Geographical Based Searching Solution Using Lucene
by Patrick O'Leary (pjaol at pjaol.com)
05/2007
Within a few years of the internet being opened to the general public, it was quickly identified there was a need to create a service which could locate web pages based upon topics or keyword, and the first web search engine was created. Over the years many search engines evolved and extended usage to search for specific niches, such as images, videos, news / sports / weather articles and so on. A need was also discovered to provide a web based search engine to provide results of information beyond the web, such as a geographical based search service, and so MapQuest was born.
MapQuest was the original geographical based search service providing routing information between two locations. Subsequently it also provided places of interest based upon the address a user submitted.
After that, a new need was identified to provide businesses, venues and events within specific catchments. Another product called Digital City sprung up to fill this need, and later AOL Local Search was a spin off that allowed users to search within a radius of their specified location.
Google maps has since revolutionized geographical based search, allowing results to be retrieved purely upon user input, rather than specifying a location.
The purpose of this document is to describe how to implement geographical based searching using available technologies on the web.
The technologies we choose are:
Lucene is a search engine framework, but shouldn't be confused with a full-blown search engine per se. Lucene offers a rich indexing and a formal search API, all based around a core object structure offering high performance text based searching.
Geotools-2 is an implementation of the OpenGIS standards, providing precise calculations.
Fulcrum API is a simple set of functions offering less precise geographical calculations based upon avionics.
Local Lucene is an extension of Lucene providing an implementation of geographical searching using the above technologies.
Given a series of items at specific latitudes and longitudes, find all items within 5 miles of a current location sorted upon distance from that location.

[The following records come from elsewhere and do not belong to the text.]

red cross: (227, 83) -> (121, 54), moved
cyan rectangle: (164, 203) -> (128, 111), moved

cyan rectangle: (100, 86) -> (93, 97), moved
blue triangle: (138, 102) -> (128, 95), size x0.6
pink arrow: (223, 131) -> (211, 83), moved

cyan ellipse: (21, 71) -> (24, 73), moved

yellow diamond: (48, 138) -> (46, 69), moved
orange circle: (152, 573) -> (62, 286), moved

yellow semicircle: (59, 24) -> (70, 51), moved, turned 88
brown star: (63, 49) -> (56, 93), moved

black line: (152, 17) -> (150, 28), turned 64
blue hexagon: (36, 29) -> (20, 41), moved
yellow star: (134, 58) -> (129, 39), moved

In order to get optimal performance, there are 3 basic steps that must be performed in the following sequence.
Using the aviation formulary, create a boundary box 5 x 2 miles wide and 5 x 2 miles high. Centered up the users location, so 5 miles due north/south, and 5 miles due east/west of a center point.

Figure 1
Set lat1, long1 to the position of the top left hand corner of the box respectively.

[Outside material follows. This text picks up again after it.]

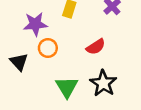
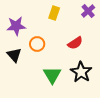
purple star: (35, 24) -> (16, 26), moved

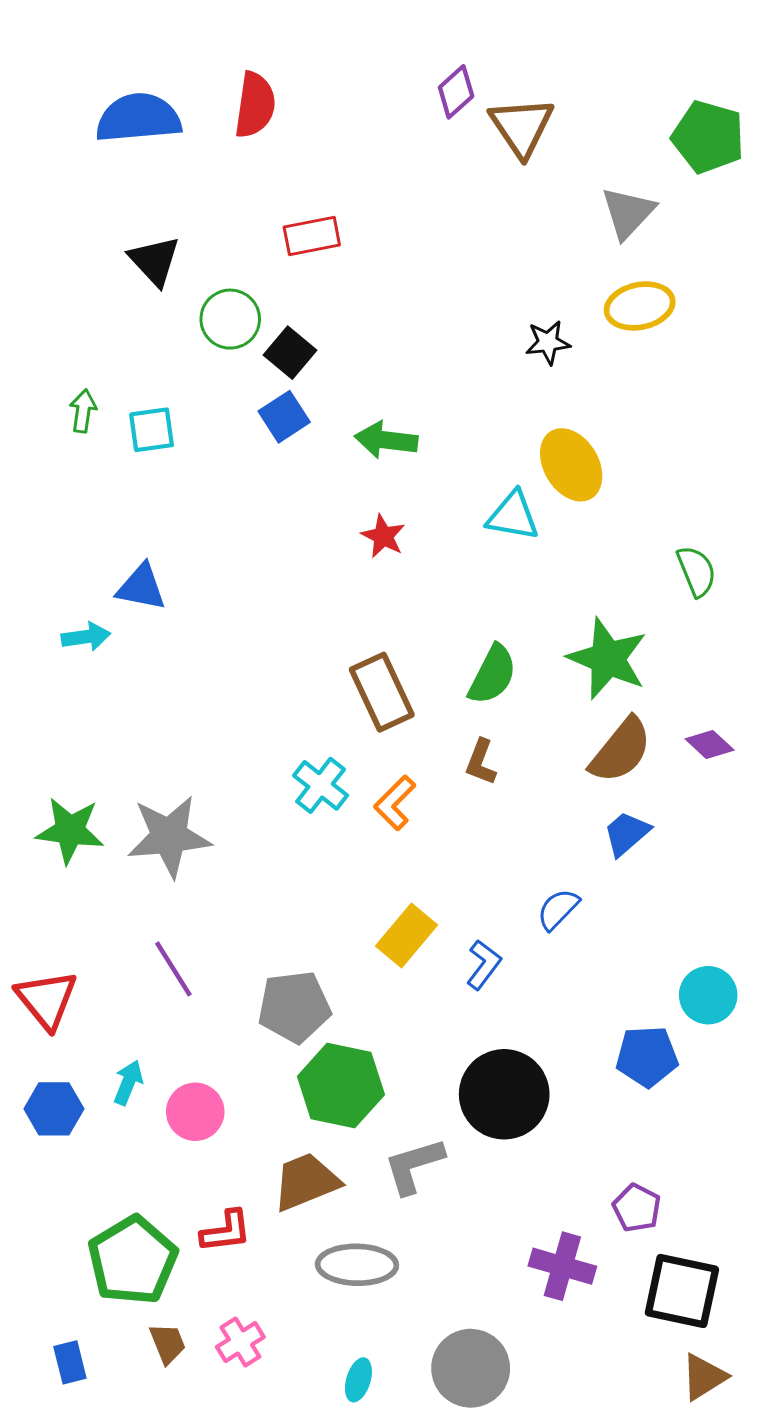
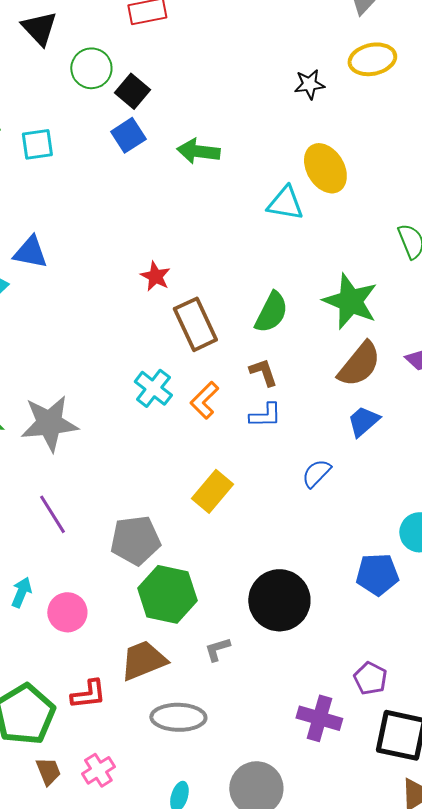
red star: (383, 536) -> (155, 276), moved
brown L-shape: (481, 762) -> (263, 372), turned 140
blue L-shape: (484, 965) -> (265, 415), moved, turned 52
gray L-shape: (414, 1166) -> (217, 649), size x0.6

Set lat2, long2 to the position of the bottom right corner of the box respectively.
Perform a range search where items latitude is between lat1 and lat2, and where items longitude is between long1 and long2.
This basic step, called a minimal boundary search, reduces the set of results to a manageable set of items allowing more intensive calculations to be performed on the smaller set of results.

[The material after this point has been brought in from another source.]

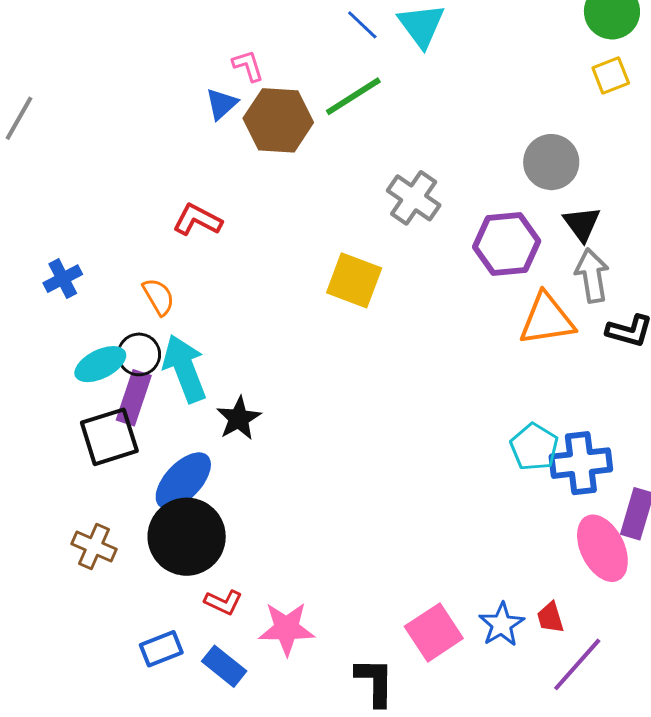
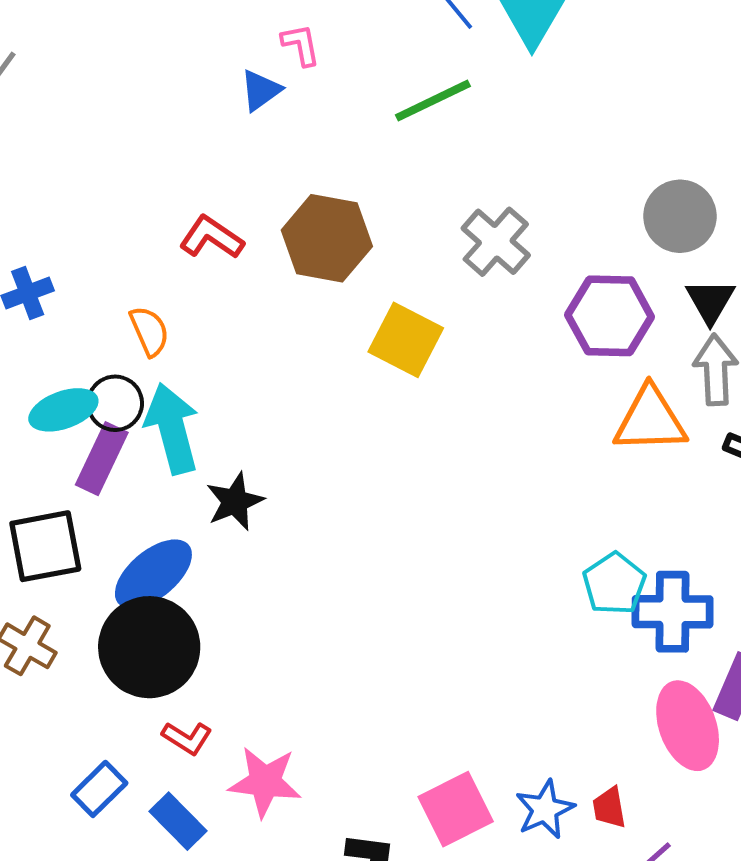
brown hexagon: (278, 120) -> (327, 238), moved
black square: (109, 437) -> (45, 546), moved
blue rectangle: (161, 649) -> (99, 789), turned -30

Using the formula for orthodromic based upon the WGS84 ellipsoid calculate the distance between each item and the center point.

Figure 2
Any result outside of the radius specified is dropped from the result set.
e.g. Such as i1, i7 and i9.
All distances are stored along with the identity of the result item for sorting and display.
Using the distances provided by step 2, perform a sort on the distances and return result items ordered by distance.
This provides results in the following order: i5, i4, i2, i8, i3, and i6.
Based upon the assumption that more items exist outside of the search area than inside it, one can see the boundary box step reduces the set of results to a manageable number of items. That allows a more intensive orthodromic calculation to be performed, providing a much more accurate set of results.
A second conclusion is that boundary box alone is not accurate enough. With an even distribution of data, any number of results can exist outside of the radial distance but within the boundary box range. This changes with the longitude position -- the closer to either pole that the center exists, the less of an issue this is.
An example can be taken from the local Lucene implementation:
"com.pjaol.search.test.UnitTests.TestDistance.java"
20 venues with latitudes and longitudes are provided in the example, all based near Reston, VA.
Performing a search of 5 miles from Reston, VA:
The results show that boundary box solutions while acceptable for most web applications falls down when it comes to precision. Boundary box also fails when there is a requirement to perform a sort by distance function.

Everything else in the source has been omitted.